Another small group of people who shared Ulster's soil in the depths of our very very troubled times were the Vietnamese boat people refugees. Between 1979 and 1981 approximately 60 families were resettled in Northern Ireland - many of whom came to Craigavon in Country Armagh.

Recently I have finished reading Max Hastings' lengthy 2018 history of the Vietnam War and also watched the acclaimed Ken Burns PBS documentary series on the conflict that was produced the previous year. A decade ago I visited that country myself and saw many of the associated historical sites not only in Ho Chi Minh City and Hanoi but also at Hue, My Lai and in the former Demilitarised Zone.

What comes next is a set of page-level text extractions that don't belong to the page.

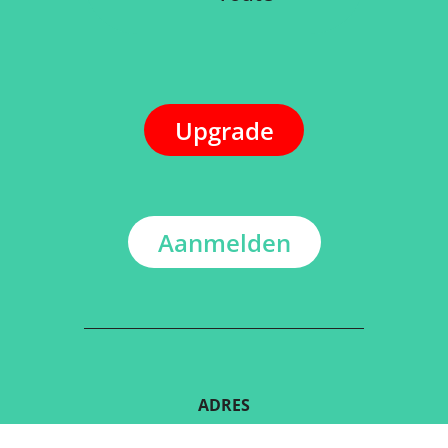
Upgrade
Aanmelden
ADRES
Kerkstraat 108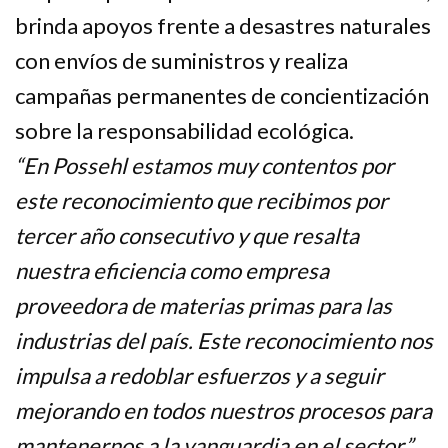
brinda apoyos frente a desastres naturales
con envíos de suministros y realiza
campañas permanentes de concientización
sobre la responsabilidad ecológica.
“En Possehl estamos muy contentos por
este reconocimiento que recibimos por
tercer año consecutivo y que resalta
nuestra eficiencia como empresa
proveedora de materias primas para las
industrias del país. Este reconocimiento nos
impulsa a redoblar esfuerzos y a seguir
mejorando en todos nuestros procesos para
mantenernos a la vanguardia en el sector.”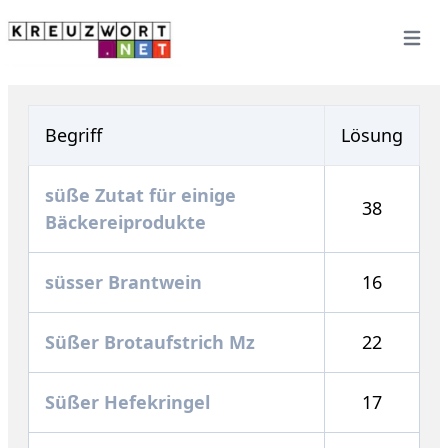
Open 
Begriff
Lösung
süße Zutat für einige
38
Bäckereiprodukte
süsser Brantwein
16
Süßer Brotaufstrich Mz
22
Süßer Hefekringel
17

Approximately 800,000 fled Vietnam by sea  in the two decades following the 1975 fall of Saigon - over 11,000 would come to Britain from Hong Kong camps.

In hindsight the destination of Craigavon for some of the boat people appears extraordinarily strange with regard to the acute town planning and infrastructural difficulties affecting all British New Towns in the period let alone the sole Ulster model. This was analysed in depth in Newton Emerson's superb 2012 BBC documentary Lost City of Craigavon. Even the choice of name for the new modernist conurbation between Portadown and Lurgan - that of Northern Ireland's first Prime Minister and the earlier organisational genius behind the original Ulster Volunteer Force of 1912  - had  garnered as much sectarian controversy in the late Sixties as Stormont's decision to site a new university at Coleraine instead of Derry City.

The story of the boat people in Northern Ireland was recalled in a BBC news feature in 2014 on the 35th anniversary of their arrival.  It references the culture shock awaiting all by way of the local carb-heavy folk cuisine, inclement weather patterns and heavy British military footfall. Language barriers and the regional unemployment problem were major drawbacks to ease of settlement.

There was also the juxtaposition of a warm civic and community welcome in Craigavon with their being made targets of lowlife hood activity. In fact an article on the AgendaNI website notes original government plans to place the refugees in a part of North Belfast where the author himself grew up. I can readily confirm that it was then an exceptionally volatile district by way of paramilitarism and interface tension. Many of the families placed in Northern Ireland would leave within the next two decades - the extremely talented Dungannon photographer Victor Sloan capturing some wonderful images of the Vietnamese community in Craigavon at the time.

Over the past few months in Ulster the deaths of two leading Republican paramilitary commanders from the Seventies, a veteran Sixties civil rights leader and a victims campaigner has underscored - by way of the digital trail of public commentaries - just how deep the psychological transition in the North is now running on historical legacy issues despite the stagnant political culture. Thus in similarly reinvigorated regard, the arrival of those Vietnamese families in Ulster may be recalled in disparate respects within the complex social history of Northern Ireland and as set against that three-decade battle for contested and shared space.

Firstly the Vietnamese arrival marked a very rare demographic influx within what was still in the Seventies and Eighties an overwhelmingly monocultural society bar the Chinese community in Greater Belfast, a dwindling Jewish population and small numbers of South Asians.

In turn, for all the horrendous murder and carnage that was wrought on the civilian population of Ulster for thirty years  - let alone across the county of Armagh - the Vietnamese who came to Ireland's shores were escaping unimaginable levels of sustained industrial horror and were victims of a political betrayal that dwarfed anything the Protestants and Catholics perceived to have been inflicted upon them by the policy dictates of Stormont, Westminster or Dublin. Hence even in the context of Ulster, their suffering was sobering and unfathomable.

Lastly, the refugees experienced both sides of the archetypal Northern Irish life experience in terms of a genuinely friendly and empathetic welcome and alas an unfortunate interface with the anti-social goon behaviour that the country excelled at for so long as European market leaders.

Vanguard politician Bill Craig once reflected in 1975 that fundamentally the conflict was due to an accident of history beyond the complex catalysts and solutions rendered. The same base essential relates to the position of the South Vietnamese within Indochinese geopolitics in the third quarter of the 20th Century.

Just a few hundred of them were to make their way from their beautiful yet troubled country in the tropics to an Atlantic island where bloody historical payback played out across a landscape of extraordinary physical grace. Whether they stayed or passed through Northern Ireland I hope life has been very kind to all of them.